Rap1 is also an important regulator of vascular integrity in the retina. On the one hand, Rap1 promotes VEGF-induced permeability, and its deficiency prevents junctional disruption in retinal endothelial cells, suggesting a protective role against pathological angiogenesis and leakage in diabetic retinopathy [4]. On the other hand, Rap1 enhances junction formation and barrier function under inflammatory and hyperglycemic conditions [109,110]. Thus, Rap1’s effects are stimulus- and context-dependent, with distinct roles depending on the environment.
Endothelial Rap1 signaling has also been implicated in neurovascular disorders. In a rat model of chronic cerebral hypoperfusion (CCH), the flavonoid compound vitexin restored cognitive function and reduced neuronal damage by activating the Epac1/2–Rap1–ERK pathway [111]. Vitexin treatment reversed CCH-induced downregulation of Epac1, Epac2, Rap1, and phospho-ERK and suppressed inflammation via inhibition of the NLR family pyrin domain containing 3 (NLRP3) inflammasome.
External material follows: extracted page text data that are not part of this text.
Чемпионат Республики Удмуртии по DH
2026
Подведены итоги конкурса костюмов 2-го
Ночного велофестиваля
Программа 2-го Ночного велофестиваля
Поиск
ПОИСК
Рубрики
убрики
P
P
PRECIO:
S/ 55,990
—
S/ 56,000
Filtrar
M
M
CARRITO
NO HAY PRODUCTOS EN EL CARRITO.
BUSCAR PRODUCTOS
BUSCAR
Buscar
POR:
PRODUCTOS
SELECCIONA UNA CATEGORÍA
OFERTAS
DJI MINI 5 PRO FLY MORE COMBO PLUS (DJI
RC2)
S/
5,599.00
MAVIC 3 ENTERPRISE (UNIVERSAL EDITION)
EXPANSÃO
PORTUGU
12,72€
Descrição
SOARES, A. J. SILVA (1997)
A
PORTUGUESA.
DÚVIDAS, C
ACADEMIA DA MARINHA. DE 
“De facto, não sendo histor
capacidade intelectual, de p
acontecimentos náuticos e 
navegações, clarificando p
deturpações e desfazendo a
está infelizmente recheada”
While this study supports a neurovascular protective role for Rap1 activation, isoform specificity, and endothelial contributions remain to be clarified.
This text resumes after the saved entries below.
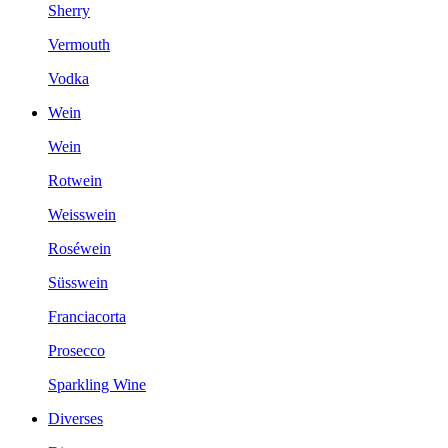
Sherry
Vermouth
Vodka
Wein
Wein
Rotwein
Weisswein
Roséwein
Süsswein
Franciacorta
Prosecco
Sparkling Wine
Diverses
Complementing this, a network pharmacology and molecular docking study identified Rap1 signaling as a potential therapeutic target of Astragalus membranaceus (AM) in vascular cognitive impairment (VCI) [112]. KEGG enrichment analysis highlighted Rap1 alongside phosphoinositide 3-kinase (PI3K)/Akt and MAPK pathways as part of AM’s predicted therapeutic network. Although promising, these findings are computational and require experimental validation to determine the functional relevance of Rap1 signaling—and its isoform specificity—in VCI.
In summary, Rap1 plays a critical physiological role in maintaining vascular integrity across the pulmonary, retinal, and cerebral microvasculature. Its ability to stabilize endothelial junctions, regulate calcium signaling, and suppress inflammation positions it as a versatile therapeutic target for multiple vascular diseases. Future efforts should focus on clarifying isoform-specific mechanisms, developing targeted delivery strategies, and deepening our understanding of Rap1’s physiological roles to fully harness its therapeutic potential.
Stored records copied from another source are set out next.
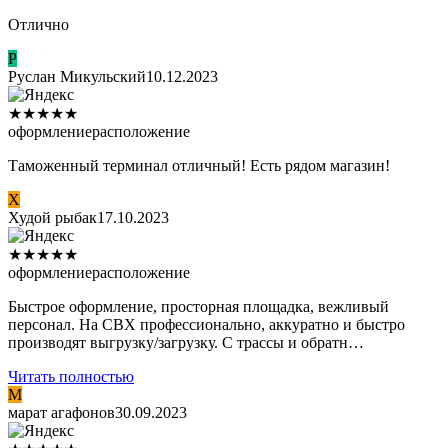
Отлично
Р
Руслан Микульский
10.12.2023
★
★
★
★
★
оформление
расположение
Таможенный терминал отличный! Есть рядом магазин!
Х
Худой рыбак
17.10.2023
★
★
★
★
★
оформление
расположение
Быстрое оформление, просторная площадка, вежливый
персонал. На СВХ профессионально, аккуратно и быстро
производят выгрузку/загрузку. С трассы и обратн…
Читать полностью
М
марат агафонов
30.09.2023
6.2. Pathological Rap1 Signaling in Tumor Vasculature and Beyond

Rap1B has emerged as a context-dependent regulator of tumor vascular function, promoting both angiogenesis and immune evasion through VEGF–VEGFR2 signaling (see Section 3.1.1 and Section 3.3.1). Although it contributes to endothelial NO production and vascular homeostasis [31,39], Rap1B is also essential for VEGF-driven immunosuppressive signaling in tumors [37]. Selective inhibition of Rap1B may sensitize tumor endothelium to inflammatory cues and enhance immune cell infiltration but must be carefully balanced to preserve its physiological roles. Potential strategies include RNA-based inhibition, nanoparticle-mediated delivery, or disruption of Rap1B-specific post-translational modifications or Rap1B interactions with GEFs and effectors [113].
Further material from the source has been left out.